Thank goodness we live in Canada where we have the freedom to say and think whatever we want to, right?
In Canada it may not be 1984 yet, but I still think it’s a balmy June day in 1981. We’re inching towards Big Brother, but it’s so lovely out that nobody notices.
For proof of this, look no farther than the provincial and federal “Human Rights Commissions”, which, in a classic case of doublethink, actually erode basic rights. Light has suddenly been poured onto these dark enclaves of our government because of two recent high profile cases. In the first, an Edmonton imam submitted a complaint against Ezra Levant, publisher of the now-defunct Western Standard magazine, for printing the infamous Danish Muhammad cartoons. In the second case, four Muslim law students submitted a complaint against Maclean’s magazine for publishing an excerpt from Mark Steyn’s book America Alone , which, incidentally, was one of the bestselling books in Canada last year. It outlines the threat of sharia law expanding due to basic demographic trends. Levant testified before the Alberta Human Rights Commission on January 11 (you can watch the amazing videos at http://www.ezralevant.com/ ), while the Maclean’s case is still pending.

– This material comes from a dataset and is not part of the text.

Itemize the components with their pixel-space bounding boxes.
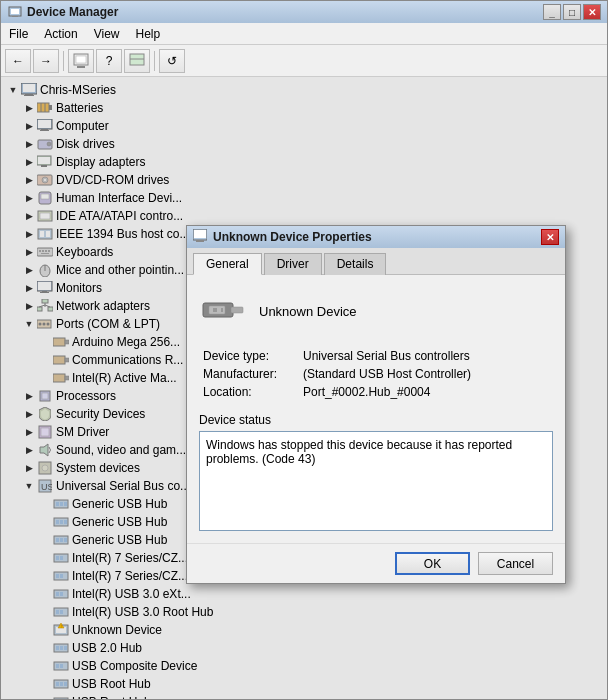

What’s likely to happen to Ezra and Maclean’s ? If history is any lesson, they will be convicted, because Levant has calculated that the Alberta and federal commissions have a 100% conviction rate for these type of “crimes”.
And what, exactly, are they convicted of? Here’s where it gets even scarier. The commissioners just need to believe that someday, someone may be motivated to violence because of what they wrote. As some commentators have said, it’s like the “pre-crime” division in the movie Minority Report . Nothing has happened yet, but you’re still guilty. What amazes me about Levant’s case, in particular, is that the cartoons did cause violence—but not by non-Muslims. Radical Muslims killed over them around the world, and the cartoonists had to go into hiding. The complaint, then, seems a little backwards.
To make these convictions even more sinister, the commissions don’t even operate by our general rules of evidence. There is no presumption of innocence. There is no right to face your accuser or to cross-examination. The commissions aren’t even staffed by judges, or even necessarily by lawyers. And the complainants get their cases tried on the taxpayers’ dime, while the plaintiffs have to pay, even if they win (which they don’t).
Sounds pretty awful so far, right? Here’s where it gets scarier. When this issue is discussed on the internet, or the news, or even among my acquaintances, I often hear people blandly say, “freedom of speech doesn’t mean freedom to offend.” Actually, it does. And it has to, or else it has no meaning at all. No one has to fight for the freedom to say things that everybody agrees with; it is only offensive speech that needs protection. And it was offensive speech that got women the vote. It was offensive speech that ended segregation. But it wasn’t offensive speech that caused the Holocaust! That occurred only after the Nazis eroded basic rights, so that nobody could protest. It is not freedom of speech that causes violence, but the lack of freedom of speech. Basic freedoms guard our liberty.
The correct response in a free country to hearing something offensive is to ridicule it, ostracize the speaker, or make an articulate argument against it. As soon as you try to silence it, everyone will always wonder, “what are you so afraid of?” So let’s debate, people! We have the right to.